## Work required
Retype, word for word, every line of the records below starting at the one that contains "Procedimento di accesso civico semplice" and ending at the one that contains "Naudojimosi sąlygom"; include both of those lines and nothing more.

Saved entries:
◇ ◇ ◇ ◇ ◇ ◇ ◇
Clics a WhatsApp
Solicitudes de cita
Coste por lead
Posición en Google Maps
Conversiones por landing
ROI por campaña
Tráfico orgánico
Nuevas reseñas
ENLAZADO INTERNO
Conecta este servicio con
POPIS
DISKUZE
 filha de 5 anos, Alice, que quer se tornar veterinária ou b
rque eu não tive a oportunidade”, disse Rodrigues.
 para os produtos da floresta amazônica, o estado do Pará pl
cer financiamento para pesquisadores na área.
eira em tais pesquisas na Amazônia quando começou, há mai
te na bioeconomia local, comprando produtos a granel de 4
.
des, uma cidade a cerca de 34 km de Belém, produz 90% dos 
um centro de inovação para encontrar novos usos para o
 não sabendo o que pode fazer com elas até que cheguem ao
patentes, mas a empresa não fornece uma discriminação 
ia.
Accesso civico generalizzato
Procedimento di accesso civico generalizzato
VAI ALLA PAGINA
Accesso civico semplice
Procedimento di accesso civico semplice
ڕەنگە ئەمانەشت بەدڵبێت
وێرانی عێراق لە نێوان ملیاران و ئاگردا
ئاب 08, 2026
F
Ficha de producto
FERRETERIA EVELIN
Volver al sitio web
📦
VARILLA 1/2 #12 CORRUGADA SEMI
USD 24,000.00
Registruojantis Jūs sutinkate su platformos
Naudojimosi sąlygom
◇ ◇ ◇ ◇ ◇ ◇ ◇
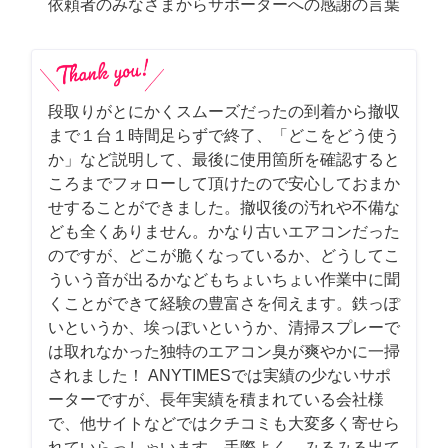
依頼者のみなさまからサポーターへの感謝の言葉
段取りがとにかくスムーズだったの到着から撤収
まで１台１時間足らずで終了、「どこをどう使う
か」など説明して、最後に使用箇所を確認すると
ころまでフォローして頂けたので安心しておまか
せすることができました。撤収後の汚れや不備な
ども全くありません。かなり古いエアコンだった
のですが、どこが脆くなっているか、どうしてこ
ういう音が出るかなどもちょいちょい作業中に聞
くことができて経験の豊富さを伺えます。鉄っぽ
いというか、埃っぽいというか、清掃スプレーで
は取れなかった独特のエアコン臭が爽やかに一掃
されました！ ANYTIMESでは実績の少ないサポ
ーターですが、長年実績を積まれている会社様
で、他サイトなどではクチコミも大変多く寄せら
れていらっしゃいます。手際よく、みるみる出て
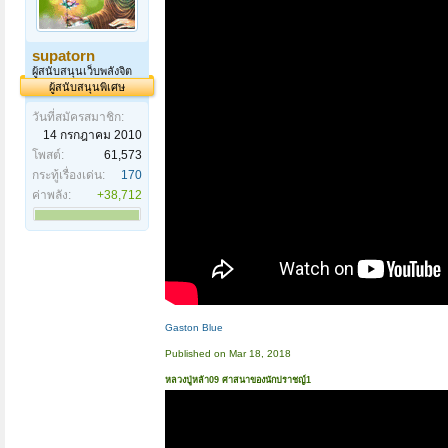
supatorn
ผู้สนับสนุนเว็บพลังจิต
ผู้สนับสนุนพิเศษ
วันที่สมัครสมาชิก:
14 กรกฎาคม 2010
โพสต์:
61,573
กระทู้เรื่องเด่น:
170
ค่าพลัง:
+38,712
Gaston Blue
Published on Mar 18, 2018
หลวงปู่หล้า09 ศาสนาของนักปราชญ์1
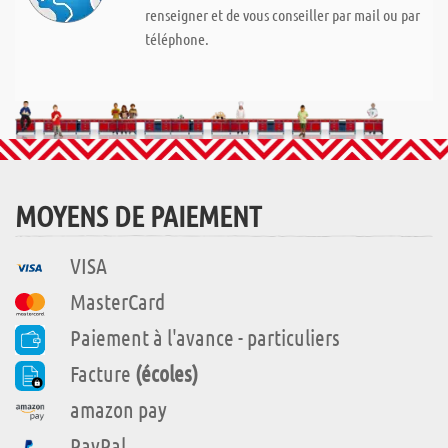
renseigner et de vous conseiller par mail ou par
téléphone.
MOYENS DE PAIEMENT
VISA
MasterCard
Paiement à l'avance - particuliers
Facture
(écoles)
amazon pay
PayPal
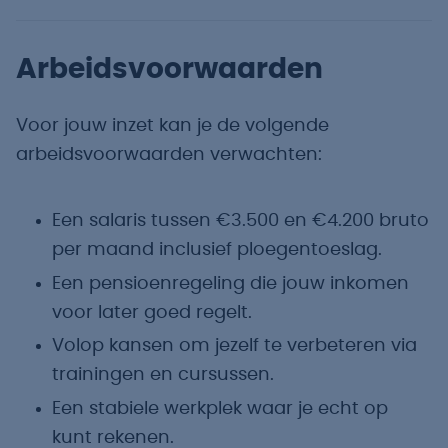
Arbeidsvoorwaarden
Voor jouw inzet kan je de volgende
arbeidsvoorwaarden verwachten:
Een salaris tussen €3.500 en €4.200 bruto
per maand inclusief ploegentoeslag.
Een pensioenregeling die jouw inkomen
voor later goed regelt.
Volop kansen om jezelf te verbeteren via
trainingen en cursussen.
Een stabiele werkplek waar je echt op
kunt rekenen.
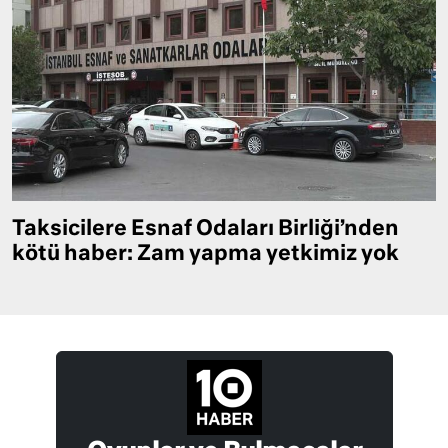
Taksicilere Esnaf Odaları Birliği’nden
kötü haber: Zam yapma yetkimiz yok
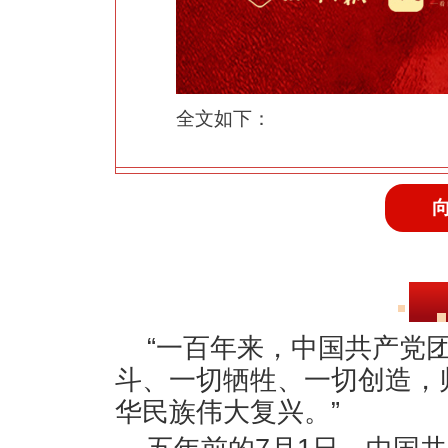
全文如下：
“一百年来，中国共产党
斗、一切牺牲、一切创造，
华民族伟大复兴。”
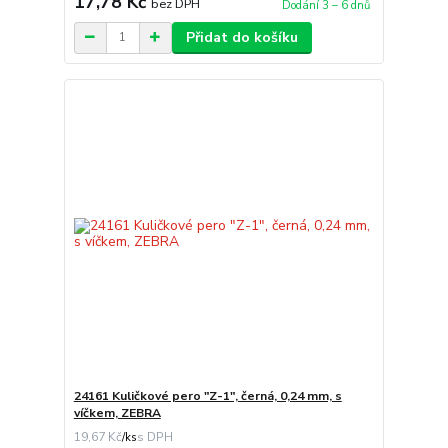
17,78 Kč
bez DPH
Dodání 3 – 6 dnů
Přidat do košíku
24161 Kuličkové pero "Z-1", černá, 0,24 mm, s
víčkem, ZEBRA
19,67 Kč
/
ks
◇ ◇ ◇ ◇ ◇ ◇ ◇
## Solution to this exercise
Procedimento di accesso civico semplice
ڕەنگە ئەمانەشت بەدڵبێت
وێرانی عێراق لە نێوان ملیاران و ئاگردا
ئاب 08, 2026
F
Ficha de producto
FERRETERIA EVELIN
Volver al sitio web
📦
VARILLA 1/2 #12 CORRUGADA SEMI
USD 24,000.00
Registruojantis Jūs sutinkate su platformos
Naudojimosi sąlygom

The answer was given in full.